主イエスは、客観的にほめ、主観的にほめ、最後に、努力をほめました。

 「見よ、わたしは使いをあなたの前に遣わし、あなたの道を、あなたの前に備えさせよう。」という言葉は旧約聖書のマラキ書3:1です。主イエスは、ヨハネの業績をほめました。ヨハネは、マラキの預言通りの働きをした。救い主のために、ひたすら道を備えた。これは客観的な評価です。誰が見ても、その通りだと分かりました。

 主イエスは次に、女から生まれた者の中でバプテスマのヨハネよりすぐれた人は出ません」と断言されました。
確かに、ヨハネは偉大です。母の胎内にいた時から聖霊に満たされていた。(ルカ1:41)。庶民の罪も国王の罪も恐れずに断罪する勇気を持っていた(マタイ14:4)。荒野で叫ぶ声(ヨハネ1:23)としての分をわきまえ、救い主を指し示す謙虚さを持ち続けた(マタイ3:11)。救い主に直接会うことが許された唯一の預言者であり、主イエスにバプテスマを授けた人(マタイ3:15~16)。

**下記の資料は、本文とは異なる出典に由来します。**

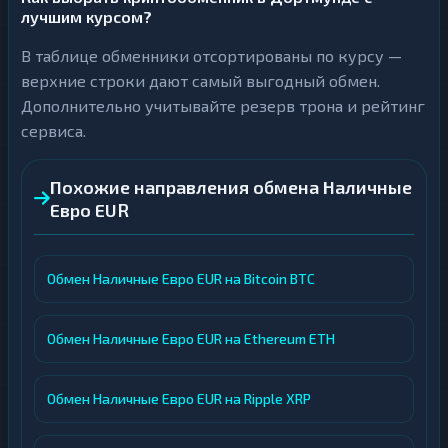
лучшим курсом?
В таблице обменники отсортированы по курсу —
верхние строки дают самый выгодный обмен.
Дополнительно учитывайте резерв трона и рейтинг
сервиса.
Похожие направления обмена Наличные
Евро EUR
Обмен Наличные Евро EUR на Bitcoin BTC
Обмен Наличные Евро EUR на Ethereum ETH
Обмен Наличные Евро EUR на Ripple XRP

ほめ言葉は、主観的で良いのです。「私から見たら、あなたは世界一ハンサム」「何歳になってもあなたはステキ」と奥さんが本当に思えば、それは立派なほめことばです。
主イエスは、人類史上でヨハネが最高の存在だとほめました。ヨハネはこの言葉を聞いて苦笑いしたかもしれません。主イエスの主観的評価になるかもしれませんが、それで良いのです。牢獄で、ヨハネは大きな勇気を得たはずです。

 「この人こそ、きたるべきエリヤなのです」と主イエスは言われました。竜巻にまかれて地上を去った力ある預言者エリヤは、世の終わりに帰って来ると預言されていました。(マラキ4:5)ヨハネこそがエリヤだと主イエスは明言されました。

 小学生の女の子が、自発的に早起きして勉強をしたという作文を読みました。それによると、お母さんがほめてくれるかな、ほめてくれると嬉しいなと期待しながら勉強の成果を見せたというのです。お母さんはほめるずに、むしろ怒って、明日の分もやりなさいと言いました。女の子は、思わず泣いてしまったという作文です。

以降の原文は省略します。